### Extracted entries
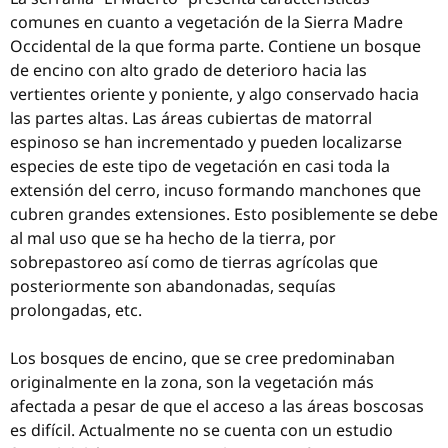
comunes en cuanto a vegetación de la Sierra Madre
Occidental de la que forma parte. Contiene un bosque
de encino con alto grado de deterioro hacia las
vertientes oriente y poniente, y algo conservado hacia
las partes altas. Las áreas cubiertas de matorral
espinoso se han incrementado y pueden localizarse
especies de este tipo de vegetación en casi toda la
extensión del cerro, incuso formando manchones que
cubren grandes extensiones. Esto posiblemente se debe
al mal uso que se ha hecho de la tierra, por
sobrepastoreo así como de tierras agrícolas que
posteriormente son abandonadas, sequías
prolongadas, etc.
Los bosques de encino, que se cree predominaban
originalmente en la zona, son la vegetación más
afectada a pesar de que el acceso a las áreas boscosas
es difícil. Actualmente no se cuenta con un estudio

### Assignment
Repeat, word for word, the lines above between the line holding "las partes altas." and the line holding "Los bosques de", inclusive; omit everything else.

### Reply to the task
las partes altas. Las áreas cubiertas de matorral
espinoso se han incrementado y pueden localizarse
especies de este tipo de vegetación en casi toda la
extensión del cerro, incuso formando manchones que
cubren grandes extensiones. Esto posiblemente se debe
al mal uso que se ha hecho de la tierra, por
sobrepastoreo así como de tierras agrícolas que
posteriormente son abandonadas, sequías
prolongadas, etc.
Los bosques de encino, que se cree predominaban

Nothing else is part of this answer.